1839 in sports describes the year's events in world sport.

Boxing
Events
 12 February — William "Bendigo" Thompson defeats James Burke, who is disqualified for head butting.
 Jem Ward finally relinquishes his claim to the English Championship title and awards a championship belt to Bendigo.
 Bendigo suffers a serious knee injury while doing somersaults during a celebration and cannot fight again for several years.
 The English title is again disputed and claims to it are made by Burke, Ben Caunt and Nicholas Ward, brother of Jem Ward.

Cricket
Events
 1 March — formation of Sussex County Cricket Club out of the Sussex Cricket Fund organisation that had been set up in 1836; Sussex is the oldest county club
 10–11 June — Sussex CCC plays its inaugural first-class match versus Marylebone Cricket Club (MCC) at Lord's
England
 Most runs – Ned Wenman 332 @ 18.44 (HS 58)
 Most wickets – James Cobbett 85 (BB 8–?)

Football
Events
 A former Rugby School pupil, Albert Pell, begins organising football matches at Cambridge University.  Because of the different school variations, a compromise set of rules has to be found and this is the origin of the famous Cambridge Rules that will be published in 1863.
 It is claimed that Barnes RFC is founded in 1839 but there is no actual evidence.  If the claim is true, Barnes is the world's oldest football club (all codes).

Horse racing
Events
 The 1839 Grand National is acknowledged to be the first official running of the race, the three earlier races being termed the Great Liverpool Steeplechase
England
 Grand National – Lottery
 1,000 Guineas Stakes – Cara 
 2,000 Guineas Stakes – The Corsair
 The Derby – Bloomsbury
 The Oaks – Deception 
 St.
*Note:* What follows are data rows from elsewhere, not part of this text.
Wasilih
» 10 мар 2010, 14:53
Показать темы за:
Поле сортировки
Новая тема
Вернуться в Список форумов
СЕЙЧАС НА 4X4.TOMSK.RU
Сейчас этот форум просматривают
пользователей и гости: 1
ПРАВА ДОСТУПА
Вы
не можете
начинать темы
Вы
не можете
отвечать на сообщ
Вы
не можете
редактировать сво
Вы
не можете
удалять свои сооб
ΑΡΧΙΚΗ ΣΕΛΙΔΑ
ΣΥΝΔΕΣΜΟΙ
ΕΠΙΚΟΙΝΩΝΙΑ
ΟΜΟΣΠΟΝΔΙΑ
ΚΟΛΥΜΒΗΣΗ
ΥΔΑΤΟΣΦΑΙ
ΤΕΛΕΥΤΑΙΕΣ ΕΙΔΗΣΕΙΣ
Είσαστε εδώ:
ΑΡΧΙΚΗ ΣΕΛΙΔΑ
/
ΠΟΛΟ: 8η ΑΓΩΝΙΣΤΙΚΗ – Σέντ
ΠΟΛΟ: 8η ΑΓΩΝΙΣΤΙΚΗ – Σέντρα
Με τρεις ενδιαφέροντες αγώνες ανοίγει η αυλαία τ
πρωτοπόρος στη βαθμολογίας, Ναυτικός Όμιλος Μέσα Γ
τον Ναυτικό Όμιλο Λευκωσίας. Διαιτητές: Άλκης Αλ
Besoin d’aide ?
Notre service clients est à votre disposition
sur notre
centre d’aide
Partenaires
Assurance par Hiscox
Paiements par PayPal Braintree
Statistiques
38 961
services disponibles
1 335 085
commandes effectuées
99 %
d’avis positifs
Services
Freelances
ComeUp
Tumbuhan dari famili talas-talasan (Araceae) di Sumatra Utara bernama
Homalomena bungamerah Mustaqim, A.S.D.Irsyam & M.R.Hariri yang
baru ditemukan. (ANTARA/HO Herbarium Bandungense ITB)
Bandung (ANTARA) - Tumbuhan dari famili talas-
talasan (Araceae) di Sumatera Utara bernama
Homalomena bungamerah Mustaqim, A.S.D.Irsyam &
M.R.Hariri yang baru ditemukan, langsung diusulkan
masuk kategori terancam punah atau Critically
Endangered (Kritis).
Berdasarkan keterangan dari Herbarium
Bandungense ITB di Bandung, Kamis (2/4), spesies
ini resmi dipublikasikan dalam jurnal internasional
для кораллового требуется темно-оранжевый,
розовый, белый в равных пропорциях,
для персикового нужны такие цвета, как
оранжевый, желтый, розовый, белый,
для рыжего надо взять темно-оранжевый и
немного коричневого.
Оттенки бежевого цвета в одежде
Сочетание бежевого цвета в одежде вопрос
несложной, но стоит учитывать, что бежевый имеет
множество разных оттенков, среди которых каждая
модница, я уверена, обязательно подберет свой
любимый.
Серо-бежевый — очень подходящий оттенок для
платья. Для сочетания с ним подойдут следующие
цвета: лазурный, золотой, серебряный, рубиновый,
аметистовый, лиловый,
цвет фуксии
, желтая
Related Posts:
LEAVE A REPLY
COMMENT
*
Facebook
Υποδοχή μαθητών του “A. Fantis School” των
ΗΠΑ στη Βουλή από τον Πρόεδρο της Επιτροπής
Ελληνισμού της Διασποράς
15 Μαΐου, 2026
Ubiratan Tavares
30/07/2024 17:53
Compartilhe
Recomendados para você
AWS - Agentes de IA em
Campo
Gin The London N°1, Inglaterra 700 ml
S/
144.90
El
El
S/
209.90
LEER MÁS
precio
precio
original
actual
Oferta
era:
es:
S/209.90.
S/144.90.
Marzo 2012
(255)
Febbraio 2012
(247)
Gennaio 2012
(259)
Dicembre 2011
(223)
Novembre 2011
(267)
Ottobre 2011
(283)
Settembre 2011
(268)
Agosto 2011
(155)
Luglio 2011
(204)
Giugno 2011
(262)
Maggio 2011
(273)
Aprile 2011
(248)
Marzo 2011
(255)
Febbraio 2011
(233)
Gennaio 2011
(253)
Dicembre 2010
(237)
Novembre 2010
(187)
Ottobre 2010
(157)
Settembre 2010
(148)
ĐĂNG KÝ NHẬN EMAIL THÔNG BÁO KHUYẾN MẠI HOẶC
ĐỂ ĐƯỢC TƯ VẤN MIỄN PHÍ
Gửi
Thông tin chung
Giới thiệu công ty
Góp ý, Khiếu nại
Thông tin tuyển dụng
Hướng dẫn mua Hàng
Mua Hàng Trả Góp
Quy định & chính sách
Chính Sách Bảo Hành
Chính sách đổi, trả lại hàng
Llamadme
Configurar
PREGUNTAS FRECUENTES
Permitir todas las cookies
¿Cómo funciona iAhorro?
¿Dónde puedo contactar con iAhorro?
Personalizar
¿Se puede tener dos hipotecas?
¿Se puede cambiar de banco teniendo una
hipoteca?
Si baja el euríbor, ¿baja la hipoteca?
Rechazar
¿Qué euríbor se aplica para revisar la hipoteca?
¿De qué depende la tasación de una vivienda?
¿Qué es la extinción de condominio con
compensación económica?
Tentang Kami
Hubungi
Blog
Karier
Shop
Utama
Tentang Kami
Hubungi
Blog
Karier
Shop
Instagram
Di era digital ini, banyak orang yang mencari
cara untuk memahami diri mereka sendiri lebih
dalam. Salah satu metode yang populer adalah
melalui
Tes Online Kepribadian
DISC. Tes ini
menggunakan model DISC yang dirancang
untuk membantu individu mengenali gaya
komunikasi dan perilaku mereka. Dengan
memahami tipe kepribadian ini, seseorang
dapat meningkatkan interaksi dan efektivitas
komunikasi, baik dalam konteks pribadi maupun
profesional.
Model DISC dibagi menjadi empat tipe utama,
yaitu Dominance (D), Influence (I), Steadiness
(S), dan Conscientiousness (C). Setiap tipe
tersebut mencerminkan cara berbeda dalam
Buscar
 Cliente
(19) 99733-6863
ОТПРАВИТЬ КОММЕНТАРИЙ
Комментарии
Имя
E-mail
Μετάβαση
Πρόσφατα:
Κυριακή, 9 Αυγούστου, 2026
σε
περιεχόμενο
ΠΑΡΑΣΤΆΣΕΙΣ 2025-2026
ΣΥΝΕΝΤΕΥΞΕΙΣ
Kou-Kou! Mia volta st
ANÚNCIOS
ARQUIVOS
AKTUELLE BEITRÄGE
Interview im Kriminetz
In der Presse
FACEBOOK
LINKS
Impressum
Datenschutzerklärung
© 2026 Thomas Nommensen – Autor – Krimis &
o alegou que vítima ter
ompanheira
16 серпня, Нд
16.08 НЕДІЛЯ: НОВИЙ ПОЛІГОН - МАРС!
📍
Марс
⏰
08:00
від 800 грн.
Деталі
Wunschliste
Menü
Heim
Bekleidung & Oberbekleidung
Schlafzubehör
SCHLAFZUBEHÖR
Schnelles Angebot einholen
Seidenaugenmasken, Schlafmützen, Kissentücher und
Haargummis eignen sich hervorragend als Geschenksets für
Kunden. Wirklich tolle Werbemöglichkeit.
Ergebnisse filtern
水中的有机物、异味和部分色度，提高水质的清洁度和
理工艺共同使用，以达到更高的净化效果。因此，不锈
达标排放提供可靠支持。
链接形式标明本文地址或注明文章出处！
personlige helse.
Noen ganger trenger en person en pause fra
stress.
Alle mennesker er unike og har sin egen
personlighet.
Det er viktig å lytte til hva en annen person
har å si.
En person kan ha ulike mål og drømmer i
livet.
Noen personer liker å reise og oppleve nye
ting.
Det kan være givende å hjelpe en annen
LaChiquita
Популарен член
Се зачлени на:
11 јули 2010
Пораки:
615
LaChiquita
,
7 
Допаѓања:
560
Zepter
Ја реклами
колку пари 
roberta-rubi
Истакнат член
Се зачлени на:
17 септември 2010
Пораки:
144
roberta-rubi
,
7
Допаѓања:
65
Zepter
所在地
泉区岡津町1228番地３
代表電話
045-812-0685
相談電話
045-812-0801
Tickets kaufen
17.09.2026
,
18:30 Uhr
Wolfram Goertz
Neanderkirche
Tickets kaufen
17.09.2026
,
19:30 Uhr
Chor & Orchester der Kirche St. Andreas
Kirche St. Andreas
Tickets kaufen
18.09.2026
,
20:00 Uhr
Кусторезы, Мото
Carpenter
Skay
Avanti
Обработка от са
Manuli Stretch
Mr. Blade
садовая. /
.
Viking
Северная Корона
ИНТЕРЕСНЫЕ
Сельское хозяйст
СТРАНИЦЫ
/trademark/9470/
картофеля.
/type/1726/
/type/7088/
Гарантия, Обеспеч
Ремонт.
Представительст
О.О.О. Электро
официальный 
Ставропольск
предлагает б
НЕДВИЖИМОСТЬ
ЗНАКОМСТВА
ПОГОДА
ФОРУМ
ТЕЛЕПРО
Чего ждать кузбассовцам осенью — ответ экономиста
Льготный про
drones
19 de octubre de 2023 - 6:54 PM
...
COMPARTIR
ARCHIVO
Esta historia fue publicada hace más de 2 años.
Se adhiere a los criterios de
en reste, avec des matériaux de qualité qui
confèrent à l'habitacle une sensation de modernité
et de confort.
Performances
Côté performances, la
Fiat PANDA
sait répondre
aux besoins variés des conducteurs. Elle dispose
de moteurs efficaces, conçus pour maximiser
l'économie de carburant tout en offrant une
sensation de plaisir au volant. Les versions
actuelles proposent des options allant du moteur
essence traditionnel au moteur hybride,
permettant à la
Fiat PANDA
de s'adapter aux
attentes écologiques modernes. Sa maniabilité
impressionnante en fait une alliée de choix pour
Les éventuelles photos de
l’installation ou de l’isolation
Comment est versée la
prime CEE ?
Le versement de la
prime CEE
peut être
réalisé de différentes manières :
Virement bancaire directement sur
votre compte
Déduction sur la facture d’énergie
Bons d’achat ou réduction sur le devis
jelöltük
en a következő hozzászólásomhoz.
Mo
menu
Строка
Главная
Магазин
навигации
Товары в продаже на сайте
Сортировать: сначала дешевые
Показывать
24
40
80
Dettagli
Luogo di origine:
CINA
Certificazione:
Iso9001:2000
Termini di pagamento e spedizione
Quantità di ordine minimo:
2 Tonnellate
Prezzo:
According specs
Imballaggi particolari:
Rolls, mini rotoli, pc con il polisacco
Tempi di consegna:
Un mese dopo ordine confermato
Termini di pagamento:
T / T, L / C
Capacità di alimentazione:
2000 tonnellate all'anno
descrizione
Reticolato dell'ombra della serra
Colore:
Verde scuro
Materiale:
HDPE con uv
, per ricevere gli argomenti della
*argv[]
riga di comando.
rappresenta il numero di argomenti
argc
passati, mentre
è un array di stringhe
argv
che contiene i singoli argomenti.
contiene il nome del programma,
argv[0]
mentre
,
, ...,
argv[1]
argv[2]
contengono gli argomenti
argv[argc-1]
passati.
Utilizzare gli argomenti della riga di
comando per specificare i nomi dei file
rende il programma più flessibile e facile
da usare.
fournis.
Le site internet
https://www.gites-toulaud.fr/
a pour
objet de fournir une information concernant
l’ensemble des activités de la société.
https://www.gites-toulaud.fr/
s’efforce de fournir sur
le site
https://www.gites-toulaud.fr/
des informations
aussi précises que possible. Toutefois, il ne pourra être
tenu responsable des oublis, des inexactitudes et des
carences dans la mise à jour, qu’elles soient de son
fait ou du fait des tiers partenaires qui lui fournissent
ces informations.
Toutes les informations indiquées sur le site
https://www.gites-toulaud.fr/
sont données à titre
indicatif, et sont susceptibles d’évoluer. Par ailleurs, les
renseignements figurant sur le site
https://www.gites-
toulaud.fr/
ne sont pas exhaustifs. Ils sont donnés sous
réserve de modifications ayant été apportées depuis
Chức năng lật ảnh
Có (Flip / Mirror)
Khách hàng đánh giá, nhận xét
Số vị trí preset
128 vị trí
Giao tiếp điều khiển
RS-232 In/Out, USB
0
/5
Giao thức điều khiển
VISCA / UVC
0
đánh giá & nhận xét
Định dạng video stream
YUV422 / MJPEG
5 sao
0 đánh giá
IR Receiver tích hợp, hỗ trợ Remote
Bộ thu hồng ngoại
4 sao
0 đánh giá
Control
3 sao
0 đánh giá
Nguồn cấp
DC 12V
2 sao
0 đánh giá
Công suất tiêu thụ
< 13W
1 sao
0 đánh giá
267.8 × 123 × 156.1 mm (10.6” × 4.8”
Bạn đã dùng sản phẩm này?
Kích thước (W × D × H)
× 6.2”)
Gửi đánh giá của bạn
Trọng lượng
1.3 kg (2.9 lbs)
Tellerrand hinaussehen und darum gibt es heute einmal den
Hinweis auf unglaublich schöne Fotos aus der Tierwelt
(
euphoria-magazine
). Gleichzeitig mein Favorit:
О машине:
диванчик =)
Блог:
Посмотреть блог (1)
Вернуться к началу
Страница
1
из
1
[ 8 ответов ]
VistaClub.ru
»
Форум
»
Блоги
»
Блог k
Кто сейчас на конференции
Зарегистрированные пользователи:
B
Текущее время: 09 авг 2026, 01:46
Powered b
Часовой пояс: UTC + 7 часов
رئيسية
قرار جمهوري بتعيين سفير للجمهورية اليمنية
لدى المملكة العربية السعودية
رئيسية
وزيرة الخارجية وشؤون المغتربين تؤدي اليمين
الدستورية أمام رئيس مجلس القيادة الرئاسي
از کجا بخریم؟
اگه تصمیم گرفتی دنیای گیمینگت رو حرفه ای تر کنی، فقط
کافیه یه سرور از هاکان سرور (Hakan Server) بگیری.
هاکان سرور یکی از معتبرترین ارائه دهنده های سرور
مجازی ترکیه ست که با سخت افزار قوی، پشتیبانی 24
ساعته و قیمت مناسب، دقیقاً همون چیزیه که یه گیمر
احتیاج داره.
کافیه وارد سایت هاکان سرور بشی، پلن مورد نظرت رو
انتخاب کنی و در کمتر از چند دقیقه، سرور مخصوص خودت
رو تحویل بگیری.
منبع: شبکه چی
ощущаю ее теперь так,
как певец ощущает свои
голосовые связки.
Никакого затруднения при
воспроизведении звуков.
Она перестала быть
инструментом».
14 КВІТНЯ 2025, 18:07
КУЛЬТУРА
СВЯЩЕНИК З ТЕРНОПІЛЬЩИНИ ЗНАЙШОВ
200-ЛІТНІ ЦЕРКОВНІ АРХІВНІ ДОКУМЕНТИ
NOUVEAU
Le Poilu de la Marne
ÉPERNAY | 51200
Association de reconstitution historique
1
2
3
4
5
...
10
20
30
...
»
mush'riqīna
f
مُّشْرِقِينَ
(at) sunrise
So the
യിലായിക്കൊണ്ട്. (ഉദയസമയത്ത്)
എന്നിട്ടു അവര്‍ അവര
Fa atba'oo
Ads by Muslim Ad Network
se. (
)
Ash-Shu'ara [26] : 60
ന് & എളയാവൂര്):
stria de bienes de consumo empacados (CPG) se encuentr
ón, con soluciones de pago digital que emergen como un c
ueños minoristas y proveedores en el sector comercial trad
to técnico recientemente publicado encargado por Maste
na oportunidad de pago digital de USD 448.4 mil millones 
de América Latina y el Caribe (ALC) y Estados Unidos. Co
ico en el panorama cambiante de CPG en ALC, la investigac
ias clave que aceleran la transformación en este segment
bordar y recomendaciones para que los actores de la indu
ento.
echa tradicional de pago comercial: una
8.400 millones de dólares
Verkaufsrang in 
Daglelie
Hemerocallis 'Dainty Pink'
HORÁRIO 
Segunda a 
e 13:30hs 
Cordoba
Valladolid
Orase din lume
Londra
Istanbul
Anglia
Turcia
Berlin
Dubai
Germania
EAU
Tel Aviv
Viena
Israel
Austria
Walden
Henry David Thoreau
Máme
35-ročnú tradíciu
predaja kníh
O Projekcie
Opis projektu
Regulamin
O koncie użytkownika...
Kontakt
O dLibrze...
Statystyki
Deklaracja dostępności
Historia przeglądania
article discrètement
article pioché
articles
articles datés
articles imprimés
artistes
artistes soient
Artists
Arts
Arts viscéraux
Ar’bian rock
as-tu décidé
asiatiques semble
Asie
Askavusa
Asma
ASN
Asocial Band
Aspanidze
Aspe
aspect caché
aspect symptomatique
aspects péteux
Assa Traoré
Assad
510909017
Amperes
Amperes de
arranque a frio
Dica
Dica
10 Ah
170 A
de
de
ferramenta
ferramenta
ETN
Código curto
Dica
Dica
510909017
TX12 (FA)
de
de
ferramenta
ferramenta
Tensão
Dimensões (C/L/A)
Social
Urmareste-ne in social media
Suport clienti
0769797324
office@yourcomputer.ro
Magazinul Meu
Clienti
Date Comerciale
Leger Stakes – Charles XII

Rowing
The Boat Race
 3 April — Cambridge wins the 3rd Oxford and Cambridge Boat Race
Other events
 The first Henley Regatta is held on the River Thames by the town of Henley-on-Thames, England. From 1851 it will be the Henley Royal Regatta.
 The Detroit Boat Club is established on the Detroit River in Michigan. Eventually it will be the oldest sporting club in America.